The Brewers sit one game out of the first wild-card spot and 1.5 games behind the Cardinals in the NL Central.
CINCINNATI—The Milwaukee Brewers clinched their second straight postseason appearance Wednesday night, with Ryan Braun's grand slam sparking a 9-2 victory over the Cincinnati Reds that also tightened the NL Central race.
The Brewers have won six in a row and 17 of 19 despite losing MVP Christian Yelich to a broken kneecap, vaulting from also-ran to at least a wild card. There's more at their fingertips—the division-leading Cardinals lost again on Wednesday, slicing their lead over the Brewers to 1 1/2 games.
The Brewers jogged onto the field and formed a scrum by second base after when Junior Guerra got Christian Colon on a grounder for the final out.
A sizzlin' September topped off by a bubbly celebration. Nobody does it better than these Brewers.
Last season, they raced from a five-game deficit to the NL Central title by going 19-6 after Sept. 1. They caught the Cubs and won a tiebreaker at Wrigley Field, then swept the Rockies and reached the NL Championship Series before losing in seven games to the Dodgers.
They've pulled off another improbable run with manager Craig Counsell's outside-the-box resourcefulness, the bullpen's imperviousness and the offense's ability to find a new star each game with everything on the line.
Braun—the 2007 NL Rookie of the Year and 2011 NL Most Valuable Player—has found his touch during this current winning streak.
Braun had a solo shot in a 4-2 win in the series opener, and got the celebration started early Wednesday with his eighth career grand slam in the first inning. Teammates were on their feet, leaning against the dugout railing in anticipation of a big night, when he connected off Tyler Mahle (2-12).
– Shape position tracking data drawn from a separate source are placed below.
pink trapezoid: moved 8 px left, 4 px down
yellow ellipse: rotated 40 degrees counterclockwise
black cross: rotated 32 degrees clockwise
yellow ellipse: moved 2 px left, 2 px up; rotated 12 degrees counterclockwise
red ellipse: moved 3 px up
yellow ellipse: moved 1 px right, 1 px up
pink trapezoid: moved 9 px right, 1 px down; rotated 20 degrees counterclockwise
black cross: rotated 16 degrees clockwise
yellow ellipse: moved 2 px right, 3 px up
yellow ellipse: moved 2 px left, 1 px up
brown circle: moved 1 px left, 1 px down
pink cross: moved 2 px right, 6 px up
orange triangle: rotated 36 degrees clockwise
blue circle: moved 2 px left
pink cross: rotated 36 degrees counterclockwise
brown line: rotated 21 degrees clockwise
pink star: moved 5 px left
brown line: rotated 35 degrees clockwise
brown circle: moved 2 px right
When Eric Thames followed with another homer, Brewers players jubilantly smacked the green padding atop the dugout railing—the party was on. Keston Hiura also connected off Mahle, whose last win was May 31.
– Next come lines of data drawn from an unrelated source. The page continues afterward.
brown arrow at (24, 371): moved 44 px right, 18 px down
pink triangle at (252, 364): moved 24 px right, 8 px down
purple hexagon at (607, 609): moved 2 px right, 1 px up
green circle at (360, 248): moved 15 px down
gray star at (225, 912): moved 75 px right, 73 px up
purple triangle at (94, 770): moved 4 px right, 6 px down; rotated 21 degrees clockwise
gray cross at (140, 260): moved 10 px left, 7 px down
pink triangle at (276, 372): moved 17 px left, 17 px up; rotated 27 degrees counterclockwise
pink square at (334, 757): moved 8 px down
Starter Jordan Lyles (12-8) contributed an infield single and scored a run during the Brewers' surge to an 8-1 lead after three innings.
Lyles gave up Eugenio Suarez's 49th homer, which moved him ahead of Mike Schmidt and Adrian Beltre for the modern NL record by a third baseman. George Foster holds the club record of 52 homers in 1977.
This was the sixth overall playoff spot for the Brewers, who started out as the Seattle Pilots in 1969 and moved to Milwaukee the next year. The only other back-to-back playoff appearances came for the Brewers in 1981-82. The franchise has never won the World Series.